Where are the Utopian Visionaries? Architecture of Social Exchange
Saturday, November 10, 2012 at 1:00pm to 3:00pm
Bayard Ewing Building (BEB), 106 231 South Main Street, Providence, RI
Please join us for the Where are the Utopian Visionaries? Architecture of Social Exchange exhibition reception and panel discussion. This exhibition, drawing content from a recent publication entitled Where are the Utopian Visionaries? Architecture of Social Exchange edited by Hansy Better Barraza, aims to showcase the work of contemporary architects, designers, and thinkers who continue to address one of the most poignant questions of our time: what is the role of social and community building in the practice of architecture? Through a mapping of the locations of these revolutionary projects and writings, the exhibition physically displays the vast array of professionals who are dedicated to establishing equity and strengthening social ecologies worldwide. The display utilizes a flexible grid of tiled imagery and words, accompanied by a series of interactive podiums supporting photographs and reading material.
Milton S.F. Curry is a contributor and panelist. Arch. He is Associate Dean and Associate Professor of Architecture at the University of Michigan Taubman College of Architecture and Urban Planning. Founding coeditor/publisher of Appendx Journal from 1992 to 2003 and editor-in-chief of CriticalProductive Journal, Curry has published seminal essays on the redevelopment of American public housing and new urbanism. He has lectured widely on issues ranging from the intersection of architecture and politics to new concepts of social and collective space.
David Gersten is a contributor and panelist. David is a Professor in the Irwin S. Chanin School of Architecture at the Cooper Union for the Advancement of Science and Art. Gersten has been a visiting professor and guest critic at universities throughout Europe and the Americas. The Canadian Center for Architecture, among other public and private collections, has acquired his widely exhibited drawings and constructions. His work has also appeared in many publications, including RES: Anthropology and Aesthetics. Hunting Life: A Forever House is a museum edition of his drawings and stories.
Gloria Kury is the publisher and director of Gutenberg Periscope Publishing, Ltd., an independent press for art and architecture founded in 2007. She has a PhD in art history from Yale and has taught art history at the School of Visual Arts, New York University, Vassar College, and Yale University. She has also served as the director of the Yale Summer School of Music and Art in Norfolk, Connecticut.

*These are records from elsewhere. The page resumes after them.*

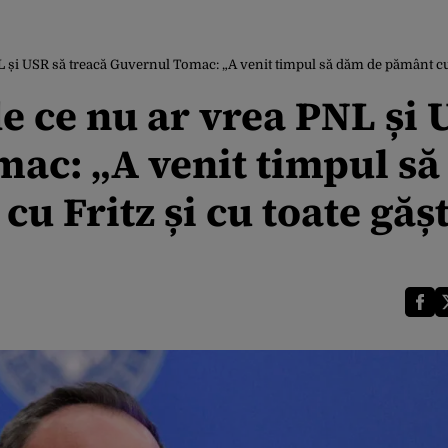
 și USR să treacă Guvernul Tomac: „A venit timpul să dăm de pământ cu Bol
e ce nu ar vrea PNL și
mac: „A venit timpul s
u Fritz și cu toate gășt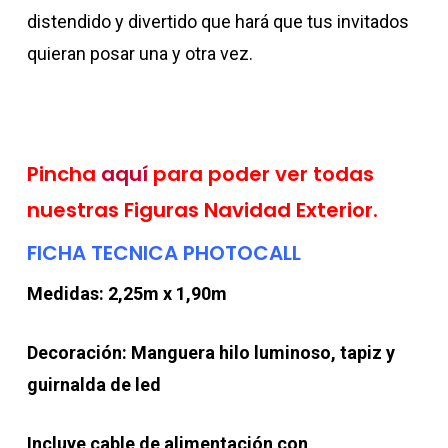
distendido y divertido que hará que tus invitados
quieran posar una y otra vez.
Pincha
aquí
para poder ver todas
nuestras Figuras Navidad Exterior.
FICHA TECNICA PHOTOCALL
Medidas: 2,25m x 1,90m
Decoración: Manguera hilo luminoso, tapiz y
guirnalda de led
Incluye cable de alimentación con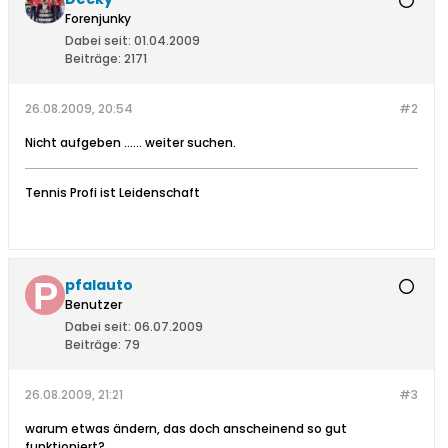
Forenjunky
Dabei seit:
01.04.2009
Beiträge:
2171
26.08.2009, 20:54
#2
Nicht aufgeben ...... weiter suchen.
Tennis Profi ist Leidenschaft
pfalauto
Benutzer
Dabei seit:
06.07.2009
Beiträge:
79
26.08.2009, 21:21
#3
warum etwas ändern, das doch anscheinend so gut
funktioniert?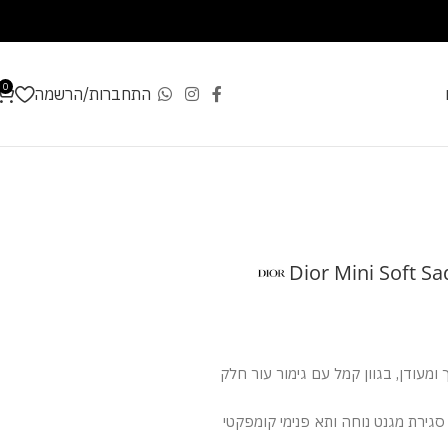
0
התחברות/הרשמה
Dior Mini Soft Sa
 ומעודן, בגוון קמל עם גימור עור חלק
סגירת מגנט נוחה ותא פנימי קומפקטי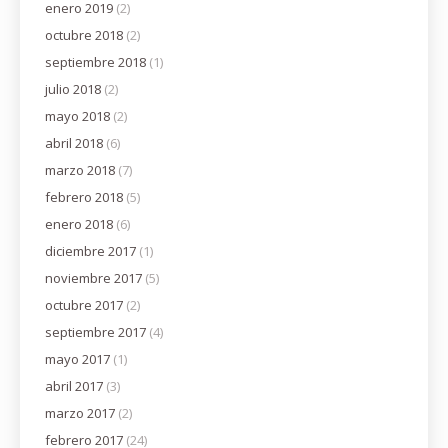
enero 2019
(2)
octubre 2018
(2)
septiembre 2018
(1)
julio 2018
(2)
mayo 2018
(2)
abril 2018
(6)
marzo 2018
(7)
febrero 2018
(5)
enero 2018
(6)
diciembre 2017
(1)
noviembre 2017
(5)
octubre 2017
(2)
septiembre 2017
(4)
mayo 2017
(1)
abril 2017
(3)
marzo 2017
(2)
febrero 2017
(24)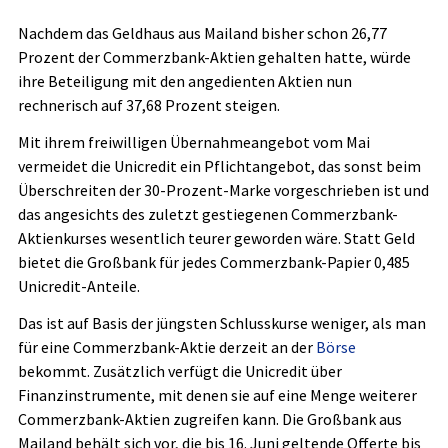
Nachdem das Geldhaus aus Mailand bisher schon 26,77
Prozent der Commerzbank-Aktien gehalten hatte, würde
ihre Beteiligung mit den angedienten Aktien nun
rechnerisch auf 37,68 Prozent steigen.
Mit ihrem freiwilligen Übernahmeangebot vom Mai
vermeidet die Unicredit ein Pflichtangebot, das sonst beim
Überschreiten der 30-Prozent-Marke vorgeschrieben ist und
das angesichts des zuletzt gestiegenen Commerzbank-
Aktienkurses wesentlich teurer geworden wäre. Statt Geld
bietet die Großbank für jedes Commerzbank-Papier 0,485
Unicredit-Anteile.
Das ist auf Basis der jüngsten Schlusskurse weniger, als man
für eine Commerzbank-Aktie derzeit an der
Börse
bekommt. Zusätzlich verfügt die Unicredit über
Finanzinstrumente, mit denen sie auf eine Menge weiterer
Commerzbank-Aktien zugreifen kann. Die Großbank aus
Mailand behält sich vor, die bis 16. Juni geltende Offerte bis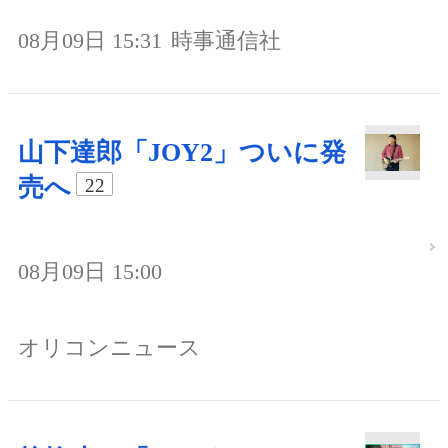
08月09日 15:31
時事通信社
山下達郎「JOY2」ついに発
売へ
22
08月09日 15:00
オリコンニュース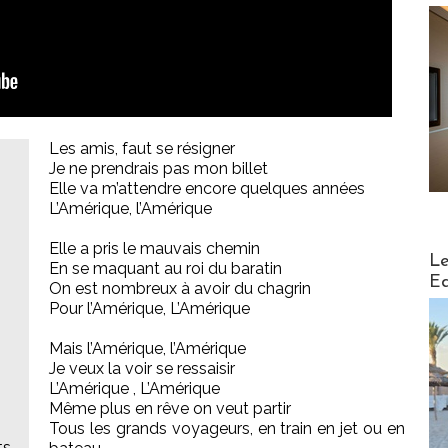
Les amis, faut se résigner
Je ne prendrais pas mon billet
Elle va m’attendre encore quelques années
L’Amérique, l’Amérique
Elle a pris le mauvais chemin
Distribu
Le
En se maquant au roi du baratin
Ed
On est nombreux à avoir du chagrin
Pour l’Amérique, L’Amérique
Mais l’Amérique, l’Amérique
Je veux la voir se ressaisir
L’Amérique , L’Amérique
Même plus en rêve on veut partir
Tous les grands voyageurs, en train en jet ou en
ts-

Hansy Better Barraza is the editor of the book and will moderate the discussion. She is an Associate Professor of Architecture at the Rhode Island School of Design and a practicing architect in Boston. She serves on the Board of Directors as Secretary for the Boston Society of Architects and is on the editorial board for the Critical Productive Journal examining the intersection of architecture, culture and theory. Studio Luz Architects, the firm she cofounded with Anthony Piermarini, has been featured in national and international exhibits and publications. In 2011 she cofounded BR-A-CE: Building Research–Architecture–Community Exchange, a non-profit corporation dedicated to creating new community spaces.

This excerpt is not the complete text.